(Stored data)
-----

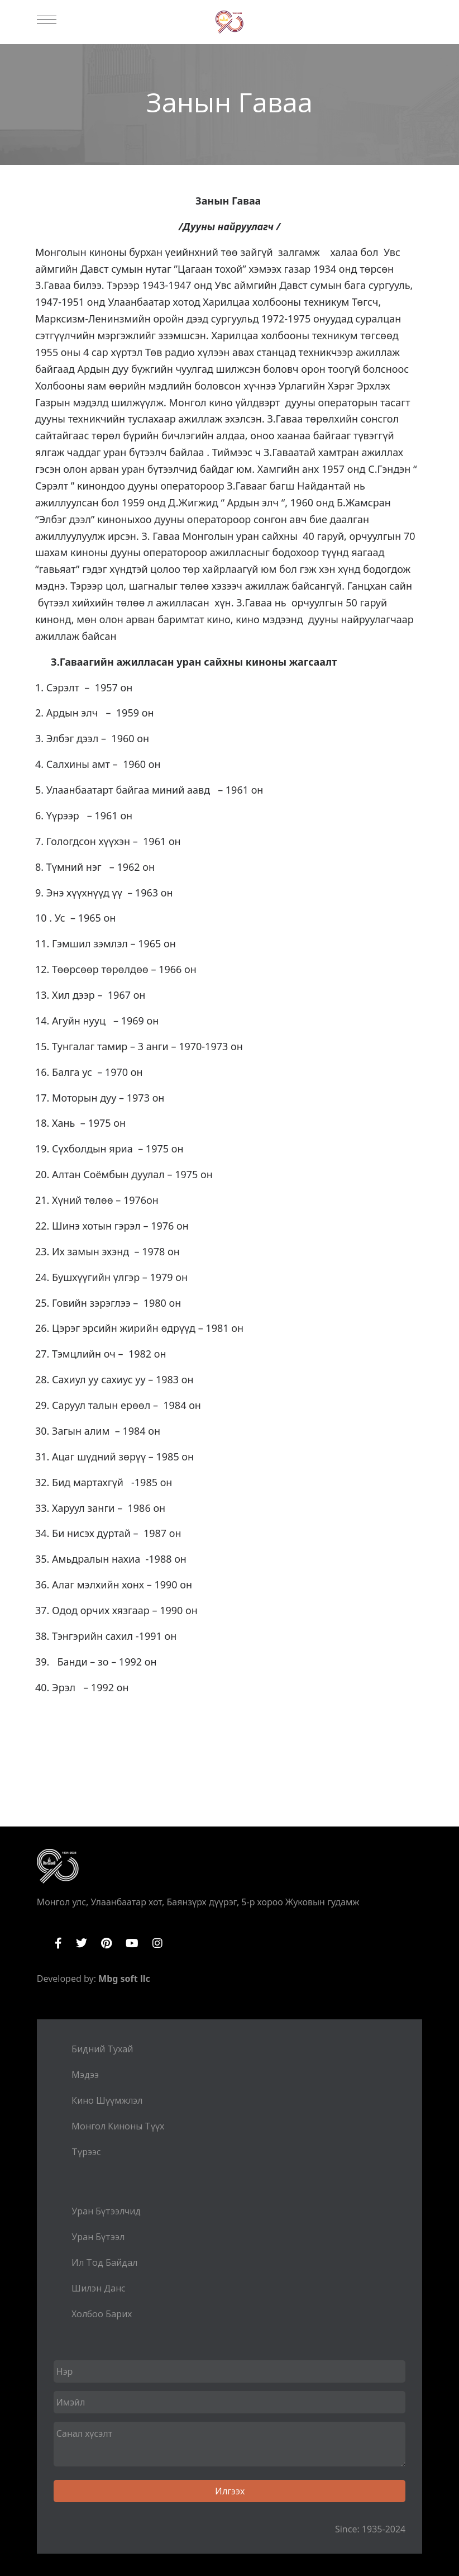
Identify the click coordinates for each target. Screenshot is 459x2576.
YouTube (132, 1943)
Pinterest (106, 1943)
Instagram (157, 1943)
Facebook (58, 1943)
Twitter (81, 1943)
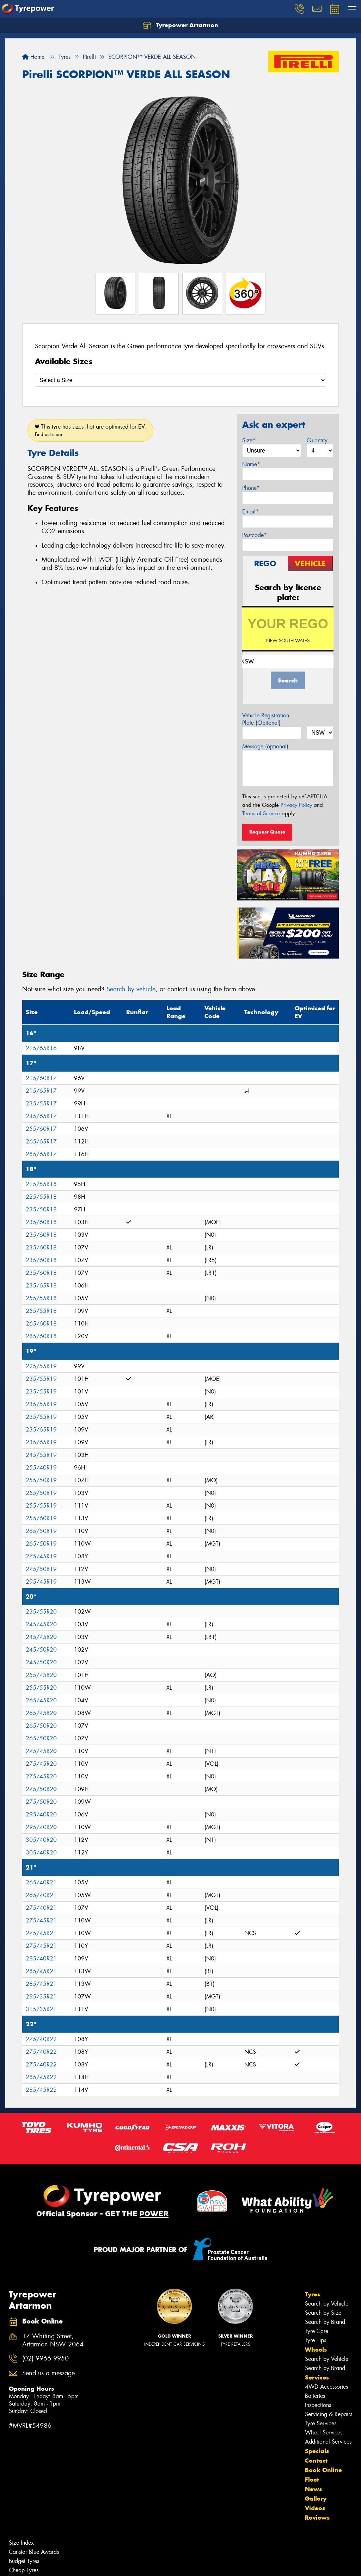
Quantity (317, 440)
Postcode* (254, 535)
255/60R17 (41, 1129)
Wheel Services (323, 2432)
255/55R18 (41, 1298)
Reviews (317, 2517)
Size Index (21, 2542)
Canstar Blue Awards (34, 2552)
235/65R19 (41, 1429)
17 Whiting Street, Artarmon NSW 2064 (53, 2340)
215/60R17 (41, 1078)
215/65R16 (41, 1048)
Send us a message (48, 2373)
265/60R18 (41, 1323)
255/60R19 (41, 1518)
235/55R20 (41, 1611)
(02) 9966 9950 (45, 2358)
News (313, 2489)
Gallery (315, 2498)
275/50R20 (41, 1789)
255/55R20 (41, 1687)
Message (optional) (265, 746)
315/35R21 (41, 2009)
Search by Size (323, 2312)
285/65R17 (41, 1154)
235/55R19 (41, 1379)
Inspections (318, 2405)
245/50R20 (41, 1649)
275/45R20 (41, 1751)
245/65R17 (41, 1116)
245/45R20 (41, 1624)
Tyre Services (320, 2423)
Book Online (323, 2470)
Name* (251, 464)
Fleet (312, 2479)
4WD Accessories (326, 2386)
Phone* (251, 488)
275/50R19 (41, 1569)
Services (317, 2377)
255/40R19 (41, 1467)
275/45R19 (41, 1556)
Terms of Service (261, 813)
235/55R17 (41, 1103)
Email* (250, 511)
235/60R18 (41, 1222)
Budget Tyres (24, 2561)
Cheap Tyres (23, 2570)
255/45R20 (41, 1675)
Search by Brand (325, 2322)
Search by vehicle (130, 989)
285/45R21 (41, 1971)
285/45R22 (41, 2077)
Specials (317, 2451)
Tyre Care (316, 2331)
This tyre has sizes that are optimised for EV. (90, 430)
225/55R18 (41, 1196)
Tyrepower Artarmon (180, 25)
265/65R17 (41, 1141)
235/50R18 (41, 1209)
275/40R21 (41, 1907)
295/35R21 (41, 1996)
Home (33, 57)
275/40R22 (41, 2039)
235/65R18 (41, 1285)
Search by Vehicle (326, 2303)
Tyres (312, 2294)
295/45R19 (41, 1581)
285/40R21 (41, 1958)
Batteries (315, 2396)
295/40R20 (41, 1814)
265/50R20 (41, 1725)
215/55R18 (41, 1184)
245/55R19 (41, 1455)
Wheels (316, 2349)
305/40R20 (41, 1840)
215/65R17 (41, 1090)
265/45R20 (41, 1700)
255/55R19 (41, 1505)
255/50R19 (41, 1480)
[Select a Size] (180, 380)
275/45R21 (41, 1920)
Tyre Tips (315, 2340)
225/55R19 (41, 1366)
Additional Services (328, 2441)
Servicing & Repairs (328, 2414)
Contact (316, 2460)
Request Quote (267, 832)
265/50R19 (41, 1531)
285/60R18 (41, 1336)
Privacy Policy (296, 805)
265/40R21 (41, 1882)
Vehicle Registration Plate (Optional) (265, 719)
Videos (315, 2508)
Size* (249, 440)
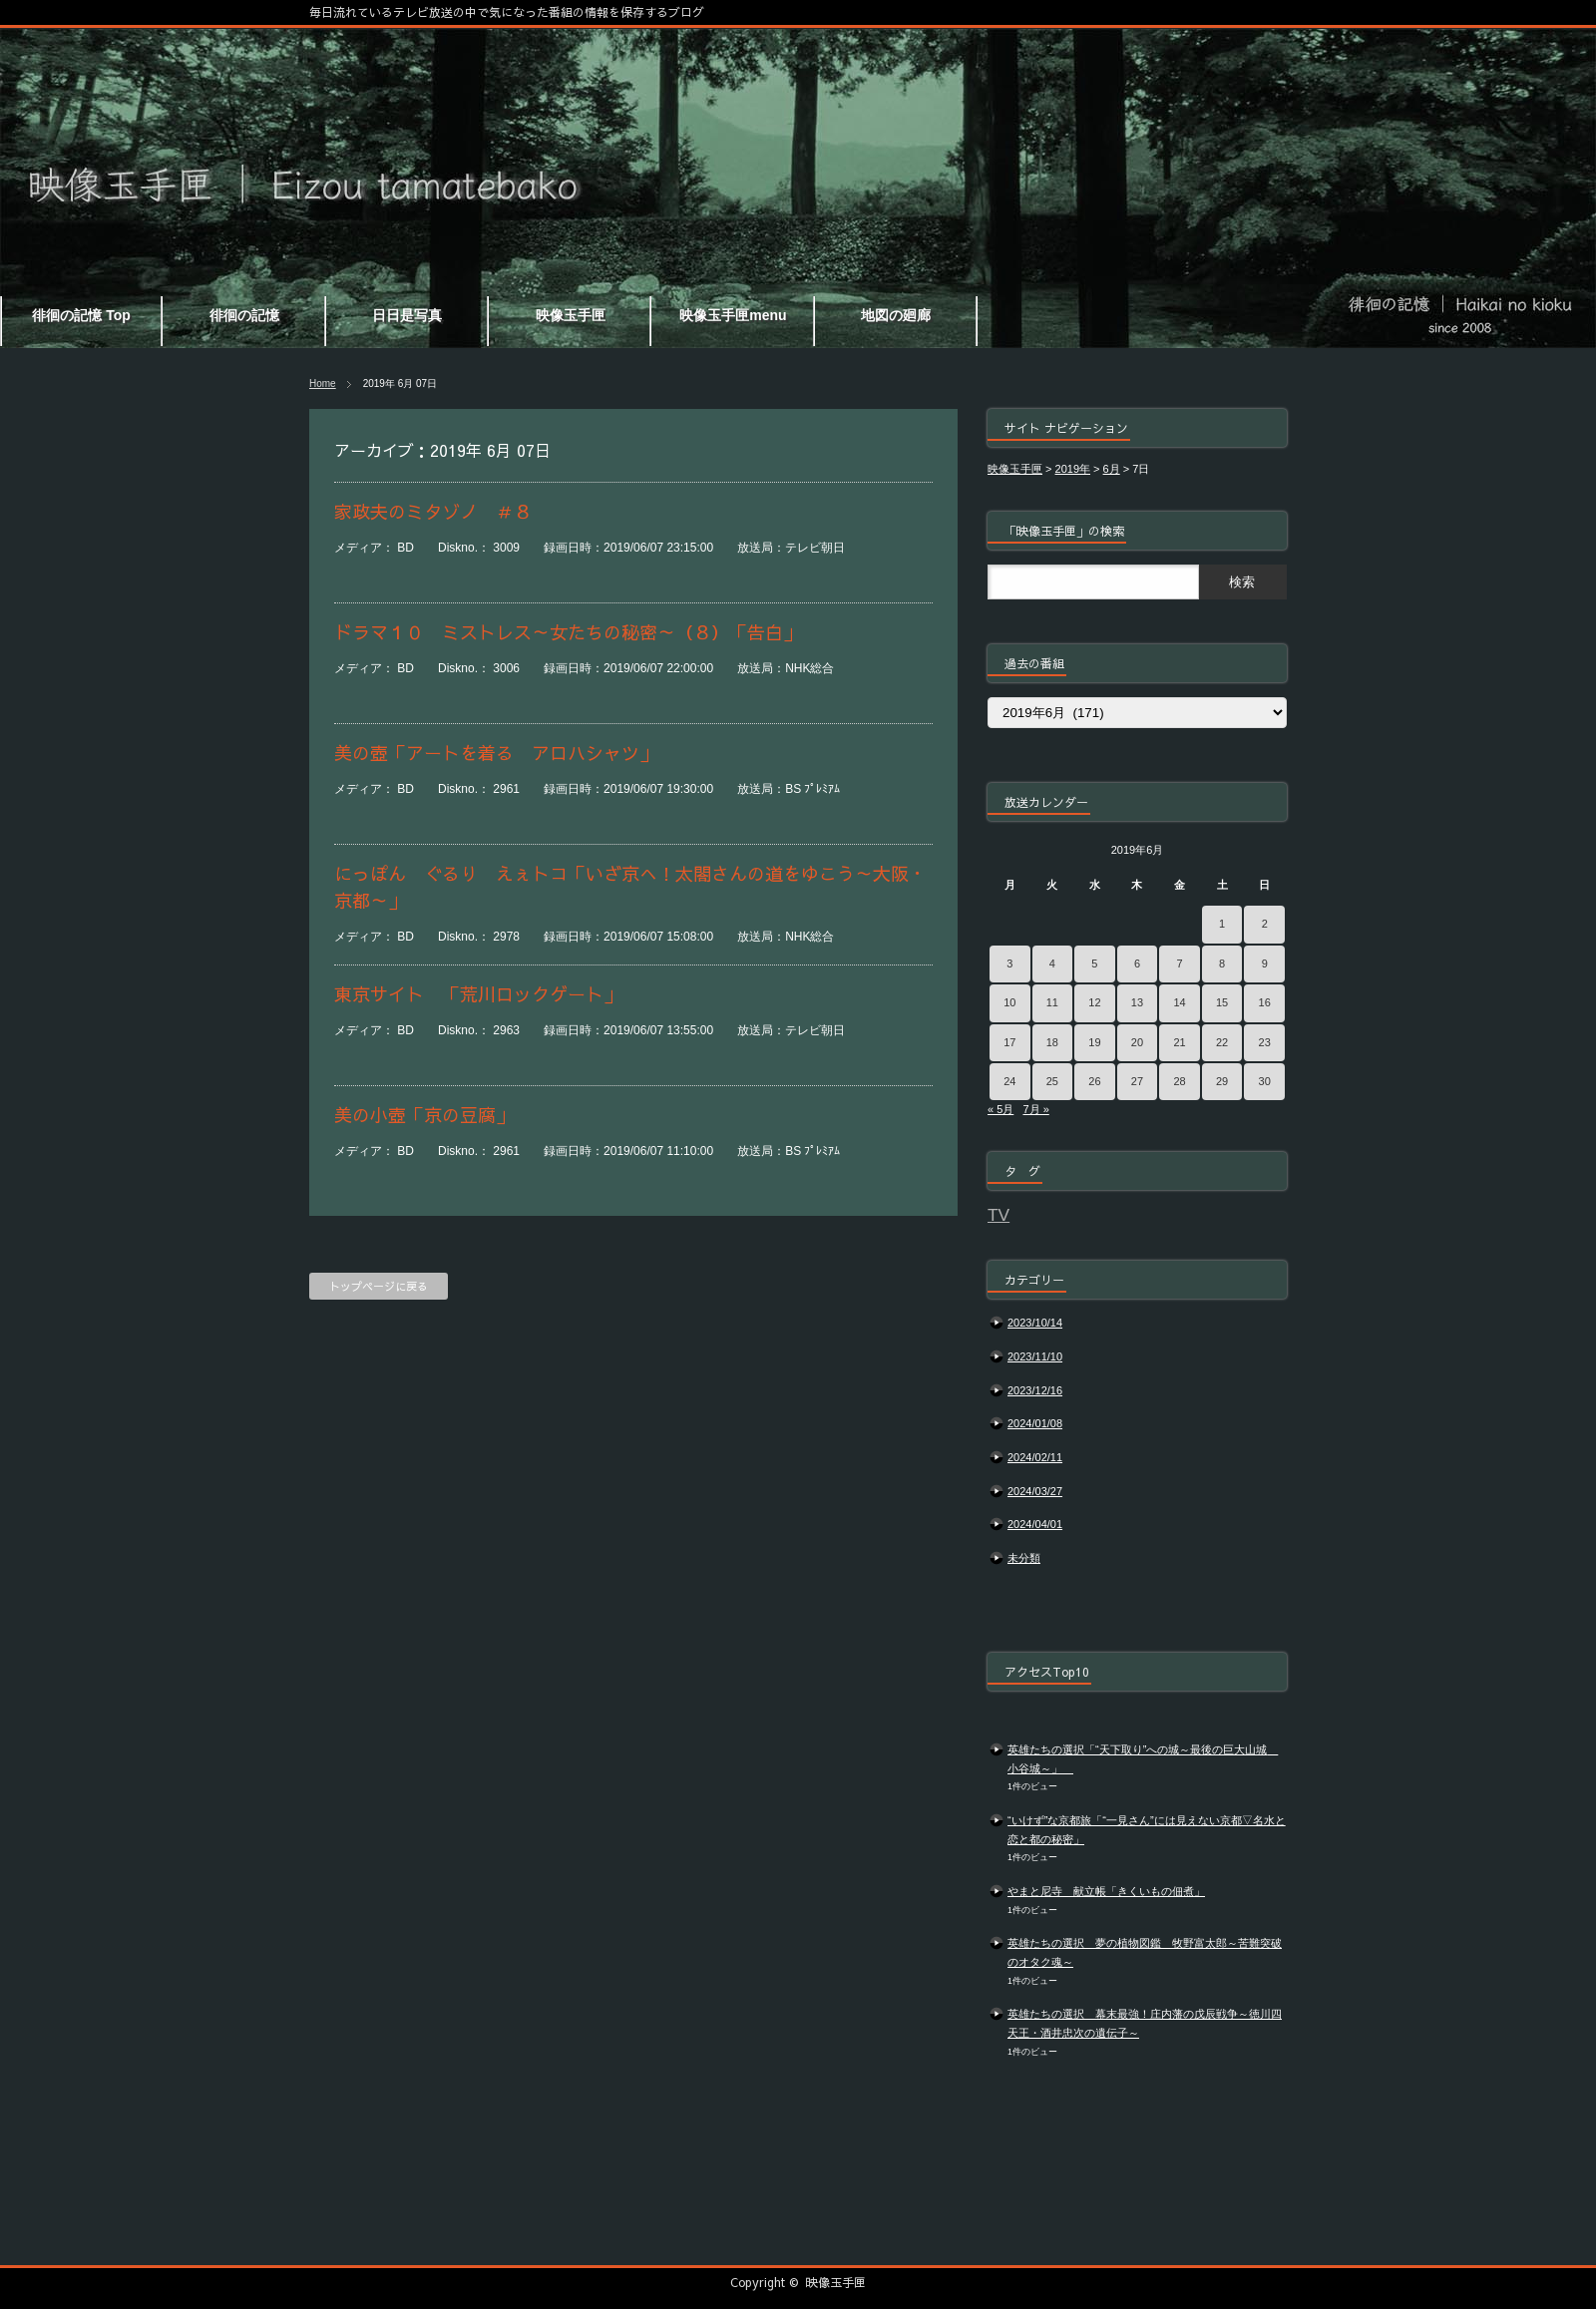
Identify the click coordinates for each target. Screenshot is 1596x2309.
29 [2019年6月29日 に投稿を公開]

-----

**Task requirements:** Your job is to copy each entry exactly as written; the pictures do not go in.

**Completed exercise:**
Identify the click coordinates for each target. Screenshot is 459x2576.
YouTube (132, 1943)
Pinterest (106, 1943)
Instagram (157, 1943)
Facebook (58, 1943)
Twitter (81, 1943)
Quantity (317, 440)
Postcode* (254, 535)
255/60R17 (41, 1129)
Wheel Services (323, 2432)
255/55R18 (41, 1298)
Reviews (317, 2517)
Size Index (21, 2542)
Canstar Blue Awards (34, 2552)
235/65R19 (41, 1429)
17 Whiting Street, Artarmon NSW 2064 (53, 2340)
215/60R17 (41, 1078)
215/65R16 (41, 1048)
Send us a message (48, 2373)
265/60R18 (41, 1323)
255/60R19 (41, 1518)
235/55R20 (41, 1611)
(02) 9966 9950 (45, 2358)
News (313, 2489)
Gallery (315, 2498)
275/50R20 (41, 1789)
255/55R20 (41, 1687)
Message (optional) (265, 746)
315/35R21 (41, 2009)
Search by Size (323, 2312)
285/65R17 (41, 1154)
235/55R19 (41, 1379)
Inspections (318, 2405)
245/50R20 (41, 1649)
275/45R20 (41, 1751)
245/65R17 (41, 1116)
245/45R20 (41, 1624)
Tyre Services (320, 2423)
Book Online (323, 2470)
Name* (251, 464)
Fleet (312, 2479)
4WD Accessories (326, 2386)
Phone* (251, 488)
275/50R19 (41, 1569)
Services (317, 2377)
255/40R19 (41, 1467)
275/45R19 (41, 1556)
Terms of Service (261, 813)
235/55R17 (41, 1103)
Email* (250, 511)
235/60R18 (41, 1222)
Budget Tyres (24, 2561)
Cheap Tyres (23, 2570)
255/45R20 (41, 1675)
Search by Brand (325, 2322)
Search by vehicle (130, 989)
285/45R21 (41, 1971)
285/45R22 (41, 2077)
Specials (317, 2451)
Tyre Care (316, 2331)
This tyre has sizes that are optimised for EV. (90, 430)
225/55R18 (41, 1196)
Tyrepower Artarmon (180, 25)
265/65R17 (41, 1141)
235/50R18 (41, 1209)
275/40R21 (41, 1907)
295/35R21 (41, 1996)
Home (33, 57)
275/40R22 (41, 2039)
235/65R18 (41, 1285)
Search by Vehicle (326, 2303)
Tyres (312, 2294)
295/45R19 (41, 1581)
285/40R21 (41, 1958)
Batteries (315, 2396)
295/40R20 (41, 1814)
265/50R20 (41, 1725)
215/55R18 (41, 1184)
245/55R19 (41, 1455)
Wheels (316, 2349)
305/40R20 (41, 1840)
215/65R17 (41, 1090)
265/45R20 (41, 1700)
255/55R19 (41, 1505)
255/50R19 (41, 1480)
[Select a Size] (180, 380)
275/45R21 (41, 1920)
Tyre Tips (315, 2340)
225/55R19 (41, 1366)
Additional Services (328, 2441)
Servicing & Repairs (328, 2414)
Contact (316, 2460)
Request Quote (267, 832)
265/50R19 (41, 1531)
285/60R18 (41, 1336)
Privacy Policy (296, 805)
265/40R21 (41, 1882)
Vehicle Registration Plate (Optional) (265, 719)
Videos (315, 2508)
Size* (249, 440)
Identify the click coordinates for each target. Screenshot is 1596x2309.
29 [2019年6月29日 に投稿を公開]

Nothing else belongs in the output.